Key academic technique demonstrated

The paper uses counterargument and qualification effectively. Rather than simply endorsing or condemning employee stock options, it presents opposing perspectives — for instance, acknowledging FASB transparency goals while also presenting Calomiris's critique that the regulations do not meaningfully improve market valuation — before drawing a measured conclusion. This technique demonstrates critical synthesis of academic literature.

Structure breakdown

The paper opens with a historical definition and origin of employee stock options, then charts their quantitative growth through the 1990s. It proceeds to examine FASB accounting reforms and the challenges of accurate valuation, then evaluates the literature on incentive effects versus retention. The Ericsson case study is used as an applied exception, and the paper closes with a discussion of post-2008 repricing trends before offering a concluding assessment.

Introduction to Employee Stock Options

Employee stock options (also known as American call options) are call options granted to the employees of a firm as a form of compensation in addition to salary. As Glimstedt (2006) explains, "The employee stock option had its origins in the US in the late 1930s as a tax dodge for salaried corporate executives; they wanted a form of compensation that would be subject to the 25% capital gains tax rate rather than the 91% marginal tax rate that New Deal legislation had imposed on salaries in the highest income bracket."
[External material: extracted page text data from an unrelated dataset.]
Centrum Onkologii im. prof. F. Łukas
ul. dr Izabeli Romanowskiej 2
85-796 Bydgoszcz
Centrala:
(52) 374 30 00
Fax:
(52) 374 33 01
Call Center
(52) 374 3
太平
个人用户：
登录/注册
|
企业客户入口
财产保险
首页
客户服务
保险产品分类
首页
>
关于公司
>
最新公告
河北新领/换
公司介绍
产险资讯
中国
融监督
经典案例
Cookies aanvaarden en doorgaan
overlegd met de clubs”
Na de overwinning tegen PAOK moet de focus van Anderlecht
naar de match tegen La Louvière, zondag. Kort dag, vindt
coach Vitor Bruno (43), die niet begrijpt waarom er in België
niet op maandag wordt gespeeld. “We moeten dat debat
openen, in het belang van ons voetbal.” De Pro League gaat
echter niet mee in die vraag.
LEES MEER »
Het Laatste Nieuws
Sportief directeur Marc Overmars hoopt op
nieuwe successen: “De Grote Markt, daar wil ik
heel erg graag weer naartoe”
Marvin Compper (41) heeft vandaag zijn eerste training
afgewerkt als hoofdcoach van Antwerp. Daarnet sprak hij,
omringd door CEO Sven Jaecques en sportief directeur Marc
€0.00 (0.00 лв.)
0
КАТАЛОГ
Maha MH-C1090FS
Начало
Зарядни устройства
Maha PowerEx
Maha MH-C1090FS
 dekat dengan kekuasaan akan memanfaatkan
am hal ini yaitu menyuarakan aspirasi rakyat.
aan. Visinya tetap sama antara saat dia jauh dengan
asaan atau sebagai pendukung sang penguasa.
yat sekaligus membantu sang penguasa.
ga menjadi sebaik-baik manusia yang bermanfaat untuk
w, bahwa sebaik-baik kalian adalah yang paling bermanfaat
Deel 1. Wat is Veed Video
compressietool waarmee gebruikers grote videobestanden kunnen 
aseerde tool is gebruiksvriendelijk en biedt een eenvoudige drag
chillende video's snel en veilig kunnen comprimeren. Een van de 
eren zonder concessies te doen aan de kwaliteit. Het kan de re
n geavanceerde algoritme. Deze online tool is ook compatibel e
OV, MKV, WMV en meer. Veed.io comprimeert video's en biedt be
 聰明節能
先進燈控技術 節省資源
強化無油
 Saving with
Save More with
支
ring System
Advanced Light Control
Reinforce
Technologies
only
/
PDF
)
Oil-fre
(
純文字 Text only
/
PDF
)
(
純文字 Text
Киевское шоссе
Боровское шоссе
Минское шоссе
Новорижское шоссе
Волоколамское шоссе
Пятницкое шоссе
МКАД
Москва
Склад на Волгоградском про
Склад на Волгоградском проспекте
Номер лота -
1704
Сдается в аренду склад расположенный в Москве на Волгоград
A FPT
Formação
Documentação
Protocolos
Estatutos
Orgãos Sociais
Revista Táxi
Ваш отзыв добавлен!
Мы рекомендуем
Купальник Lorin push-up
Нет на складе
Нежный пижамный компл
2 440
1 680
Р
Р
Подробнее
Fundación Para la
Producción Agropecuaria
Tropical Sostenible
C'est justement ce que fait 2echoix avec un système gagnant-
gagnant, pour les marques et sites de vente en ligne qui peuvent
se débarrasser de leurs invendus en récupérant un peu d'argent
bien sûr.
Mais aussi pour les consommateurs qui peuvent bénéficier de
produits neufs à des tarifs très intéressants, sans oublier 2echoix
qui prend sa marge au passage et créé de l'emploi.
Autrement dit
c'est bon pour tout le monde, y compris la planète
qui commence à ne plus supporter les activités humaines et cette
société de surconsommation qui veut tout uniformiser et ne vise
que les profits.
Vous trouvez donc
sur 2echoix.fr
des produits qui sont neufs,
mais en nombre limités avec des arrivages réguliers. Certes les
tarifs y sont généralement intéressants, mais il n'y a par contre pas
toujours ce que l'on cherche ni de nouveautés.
In the Old Economy, stock options were the sole province of top-level executives. The rise of the New Economy saw rapid growth in employee stock options, moving down from executives to middle management to the average employee. Offering stock options to employees began in the technology sector in the 1960s as a means to attract talent at all levels (Glimstedt, 2006). Moving into the 1990s, employee stock options remained primarily a feature of the American New Economy sector — information, internet, and telecommunications firms — but since the mid-1990s have played an increasingly important role in employee compensation packages of international firms operating in all sectors. This correlates with the general economic boom of the 1990s, as well as the rapid increase in technology-based start-ups and Internet commerce in general.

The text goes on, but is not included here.